タカラスタンダード(大阪市)は5月12日、2022年3月期決算を発表をした。売上高は2115億円、前期比10.6%増となり過去最高を記録した。営業利益も144億円で前期比31.6%増と過去2番目となる大幅な増益となった。コロナの影響を受け減収減益となった2021年3月期から大きく回復しただけでなく、売上高、営業利益ともにコロナ前の水準を大きく上回った。
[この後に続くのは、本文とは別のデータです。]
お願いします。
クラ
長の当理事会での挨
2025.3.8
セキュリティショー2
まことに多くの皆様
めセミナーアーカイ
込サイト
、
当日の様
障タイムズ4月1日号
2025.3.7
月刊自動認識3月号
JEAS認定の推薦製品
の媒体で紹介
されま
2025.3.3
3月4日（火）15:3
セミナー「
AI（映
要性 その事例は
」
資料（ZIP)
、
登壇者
新築・リフォーム共に好調に推移した。特にリフォームは、在宅時間の増加と、それに伴って遊興費が抑えられ、その分がリフォーム需要に回るなど、コロナ禍における消費者行動の変化を受けて大きく伸長。ホーローを中心としたリフォーム商材の強化や、首都圏・大都市圏での販売強化策の成果もでた。リフォーム全体では前期比15.5%の売上増となった。ホーローシステムキッチン「レミュー」や鋳物ホーロー浴槽「プレデンシア」などの中高級シリーズを中心に同社のフラッグシップモデルが好調だった。資材価格の高騰の影響を受けたものの、これらの比較的利益率の高いリフォーム向け商品が大きく伸びたことで利益率も押し上げた。また、web会議が定着するなどデジタル化が進み経費削減ができたことも利益率の上昇につながった。
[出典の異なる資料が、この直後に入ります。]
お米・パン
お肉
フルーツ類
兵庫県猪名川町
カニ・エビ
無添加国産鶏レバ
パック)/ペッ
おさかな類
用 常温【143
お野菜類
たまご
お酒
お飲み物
渡辺岳夫社長は、今後のリフォーム需要の伸びを見据え、現在の売上構成比(約3割)を「約5年後をめどに5割まで引き上げたい」とした。また、資材価格高騰による商品価格への転嫁については、「年に何度も価格改定することは考えていない。このため、価格に転嫁できるのはコスト上昇分の半分程度。取引先へ迷惑をかけるわけにはいかない」と、工務店やビルダーなどの取引先の負担に配慮した。基本的に値上げは年一回とし、商品のリニューアルに合わせたり、時間をかけて取引先へ丁寧な説明を行ったうえで調整を行っていくとした。
2022年3月期は、売上は2.8%増の2176億円、営業利益は14.8%減の123億円を見込む。資材高騰がより深刻になるとして減益予想とした。